Bene, passiamo al capitolo: siamo arrivati non solo all’incontro, ma anche ad un primo momento tutto per Edward e Bella. Cosa ne dite? Com’è evidente, Bella è davvero diventata una donna, un’adulta consapevole delle sue responsabilità e capace di mettere davanti a sé la sua famiglia. E Edward? Non prendetevela troppo con lui, mi raccomando, perché hanno seguito due processi di crescita – o di non crescita – differenti e ora si scontrano con due realtà ben diverse dalla loro ultima realtà condivisa, vecchia di anni.
Eee stanno arrivando i Cullen, già.
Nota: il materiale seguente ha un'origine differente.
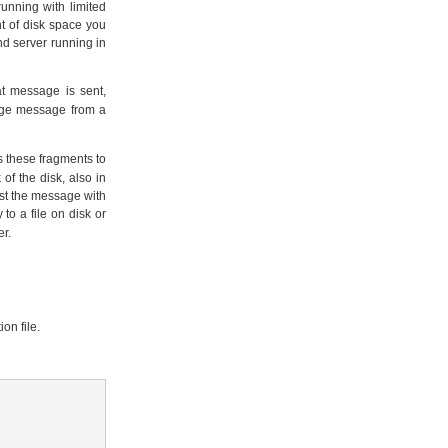
unning with limited
t of disk space you
d server running in
 message is sent,
uge message from a
ts these fragments to
f the disk, also in
ust the message with
o a file on disk or
er.
on file.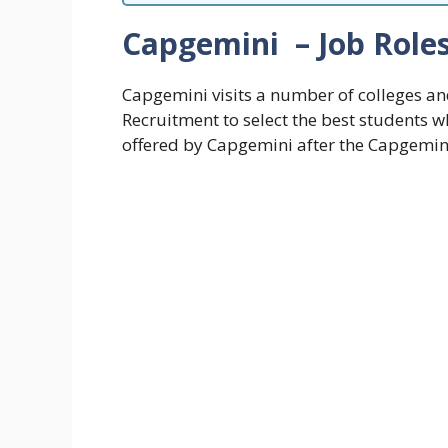
Capgemini – Job Role
Capgemini visits a number of colleges an
Recruitment to select the best students 
offered by Capgemini after the Capgemini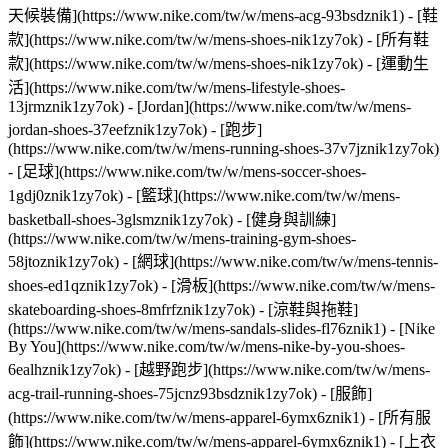
天候裝備](https://www.nike.com/tw/w/mens-acg-93bsdznik1)
- [鞋
款](https://www.nike.com/tw/w/mens-shoes-nik1zy7ok) - [所有鞋
款](https://www.nike.com/tw/w/mens-shoes-nik1zy7ok) - [運動生
活](https://www.nike.com/tw/w/mens-lifestyle-shoes-
13jrmznik1zy7ok) - [Jordan](https://www.nike.com/tw/w/mens-
jordan-shoes-37eefznik1zy7ok) - [跑步]
(https://www.nike.com/tw/w/mens-running-shoes-37v7jznik1zy7ok)
- [足球](https://www.nike.com/tw/w/mens-soccer-shoes-
1gdj0znik1zy7ok) - [籃球](https://www.nike.com/tw/w/mens-
basketball-shoes-3glsmznik1zy7ok) - [健身與訓練]
(https://www.nike.com/tw/w/mens-training-gym-shoes-
58jtoznik1zy7ok) - [網球](https://www.nike.com/tw/w/mens-tennis-
shoes-ed1qznik1zy7ok) - [滑板](https://www.nike.com/tw/w/mens-
skateboarding-shoes-8mfrfznik1zy7ok) - [涼鞋與拖鞋]
(https://www.nike.com/tw/w/mens-sandals-slides-fl76znik1) - [Nike
By You](https://www.nike.com/tw/w/mens-nike-by-you-shoes-
6ealhznik1zy7ok) - [越野跑步](https://www.nike.com/tw/w/mens-
acg-trail-running-shoes-75jcnz93bsdznik1zy7ok)
- [服飾]
(https://www.nike.com/tw/w/mens-apparel-6ymx6znik1) - [所有服
飾](https://www.nike.com/tw/w/mens-apparel-6ymx6znik1) - [上衣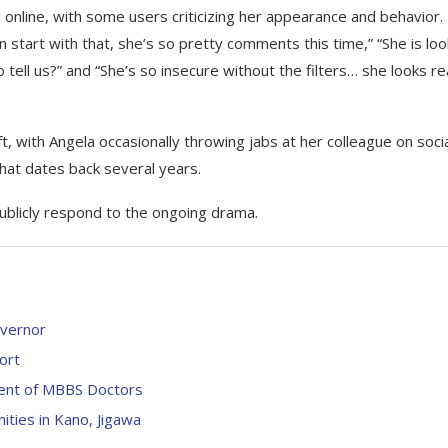
online, with some users criticizing her appearance and behavior.
start with that, she’s so pretty comments this time,” “She is loo
tell us?” and “She’s so insecure without the filters… she looks rea
, with Angela occasionally throwing jabs at her colleague on soci
hat dates back several years.
publicly respond to the ongoing drama.
overnor
ort
ent of MBBS Doctors
ties in Kano, Jigawa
Chissà come interagiranno con EJ e Nessie, e come loro reagiranno alla loro presenza. Per non parlare di tutte le questioni aperte riguardanti la vita e la natura dei gemelli e di Bella.
Tutto questo nei prossimi capitoli. ^^ Quando arriveranno? Non ne ho idea.
So che quest’ultima frase non è particolarmente incoraggiante ahahah Ho terminato i capitoli pronti e ora devo scrivere i nuovi e, essendo nel bel mezzo dell’anno scolastico, non so dire ogni quanto sarò in grado di aggiornare. Forse ogni due settimane, forse una volta al mese, forse più spesso. Per questo vi chiedo di non darmi per dispersa – o di abbandonare la storia –  troppo velocemente.
Lentamente risponderò anche a tutte le recensioni arretrate ^^
Grazie a Joan per avermi sostenuta anche in questo parto plurigemellare che io continuo a trovare orribile uwu
Grazie mille a tutti coloro che leggono e, soprattutto, a voi che commentate! **
A presto!
Vero

Ps. Come già annunciato, l’intera storia sarà narrata dal punto di vista di Edward, quindi l’unico pov Bella che mi sento di darvi sono delle canzoni. Alcune di queste hanno ispirato la storia in sé, quindi vi consiglio di ascoltarle – anche perché sono molto belle. Rappresentano alla perfezione le sensazioni e i pensieri di Bella che, altrimenti, vi sarebbero preclusi. Quella di oggi è, come avrete capito, Jar of Hearts, di Christina Perri.